Re: Periodic rant about SCHED_ULE

Reply: Fernando_Apesteguía : "Re: Periodic rant about SCHED_ULE"
In reply to: Mark Johnston : "Re: Periodic rant about SCHED_ULE"
Go to: [ bottom of page ] [ top of archives ] [ this month ]
From: Mateusz Guzik <mjguzik_at_gmail.com>
Date: Mon, 17 Apr 2023 17:35:10 UTC
Ops, this fell through the cracks, apologies for such a late reply.
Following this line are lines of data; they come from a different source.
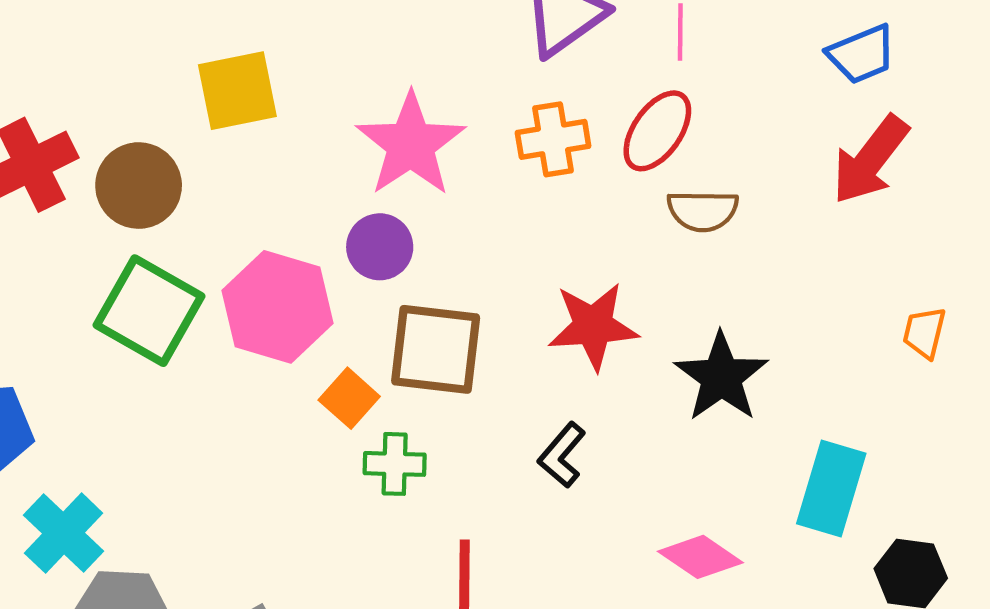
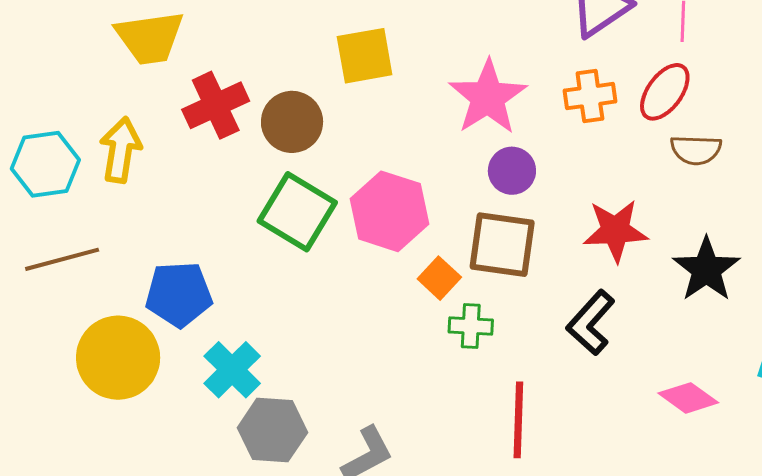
purple circle: (380, 247) -> (512, 171), moved
black L-shape: (562, 455) -> (591, 323), size x1.4

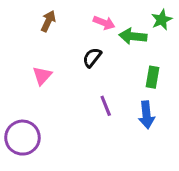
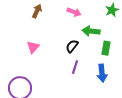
green arrow: (133, 36) -> (91, 31), moved
black semicircle: (92, 57) -> (72, 46), moved
purple line: (106, 106) -> (75, 67), turned 40

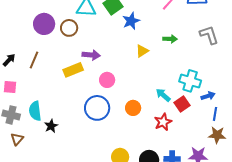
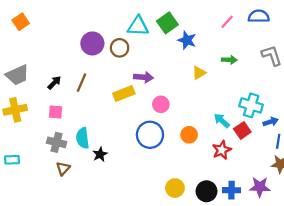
blue star: (131, 21) -> (187, 40), turned -30

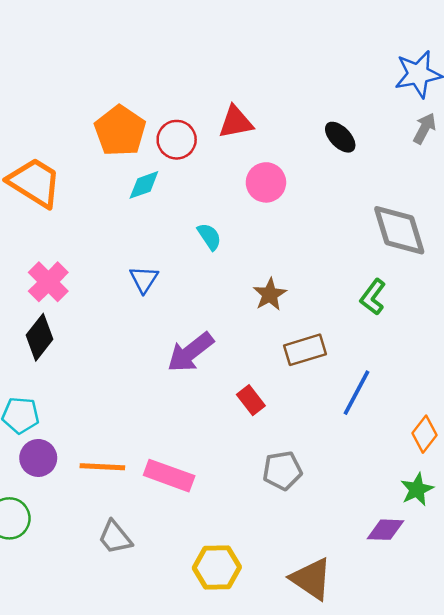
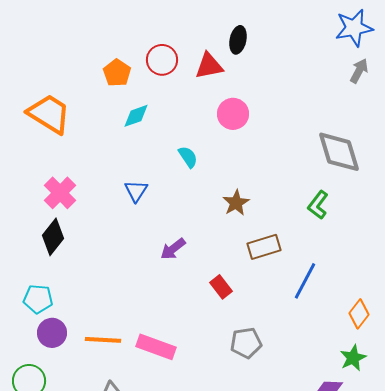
orange pentagon: (120, 131) -> (117, 73), size x0.7
black ellipse: (340, 137) -> (238, 40), moved, turned 56
red circle: (177, 140) -> (162, 60), moved
purple arrow: (190, 352) -> (173, 249), size x0.7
On 3/31/23, Mark Johnston <markj@freebsd.org> wrote:
> On Fri, Mar 31, 2023 at 08:41:41PM +0200, Mateusz Guzik wrote:
>> On 3/30/23, Mark Johnston <markj@freebsd.org> wrote:
>> > On Thu, Mar 30, 2023 at 05:36:54PM +0200, Mateusz Guzik wrote:
>> >> I looked into it a little more, below you can find summary and steps
>> >> forward.
>> >>
>> >> First a general statement: while ULE does have performance bugs, it
>> >> has better basis than 4BSD to make scheduling decisions. Most notably
>> >> it understands CPU topology, at least for cases which don't involve
>> >> big.LITTLE. For any non-freak case where 4BSD performs better, it is a
>> >> bug in ULE if this is for any reason other than a tradeoff which can
>> >> be tweaked to line them up. Or more to the point, there should not be
>> >> any legitimate reason to use 4BSD these days and modulo the bugs
>> >> below, you are probably losing on performance for doing so.
>> >>
>> >> Bugs reported in this thread by others and confirmed by me:
>> >> 1. failure to load-balance when having n CPUs and n + 1 workers -- the
>> >> excess one stays on one the same CPU thread continuously penalizing
>> >> the same victim. as a result total real time to execute a finite
>> >> computation is longer than in the case of 4BSD
>> >> 2. unfairness of nice -n 20 threads vs threads going frequently off
>> >> CPU (e.g., due to I/O) -- after using only a fraction of the slice the
>> >> victim has to wait for the cpu hog to use up its entire slice, rinse
>> >> and repeat. This extends a 7+ minute buildkernel to over 67 minutes,
>> >> not an issue on 4BSD
>> >>
>> >> I did not put almost any effort into investigating no 1. There is code
>> >> which is supposed to rebalance load across CPUs, someone(tm) will have
>> >> to sit through it -- for all I know the fix is trivial.
>> >>
>> >> Fixing number 2 makes *another* bug more acute and it complicates the
>> >> whole ordeal.
>> >>
>> >> Thus, bug reported by me:
>> >> 3. interactivity scoring is bogus -- originally introduced to detect
>> >> "interactive" behavior by equating being off CPU with waiting for user
>> >> input. One part of the problem is that it puts *all* non-preempted off
>> >> CPU time into one bag: a voluntary sleep. This includes suffering from
>> >> lock contention in the kernel, lock contention in the program itself,
>> >
>> > Note that time spent off-CPU on a turnstile is not counted as sleeping
>> > for the purpose of interactivity scoring, so this observation applies
>> > only to sx, lockmgr and sleepable rm locks.  That's not to say that
>> > this
>> > behaviour is correct, but it doesn't apply to some of the most
>> > contended
>> > locks unless I'm missing something.
>> >
>>
>> page busy (massively contested for fork/exec), pipe_lock and even
>> not-locks like waitpid(!)
>
> A program that spends most of its time blocked in waitpid, like a shell,
> interactive or not, should indeed have a higher scheduling priority...
>

Maybe it should, but perhaps not at the expense of a more
latency-sensitive program like a video player.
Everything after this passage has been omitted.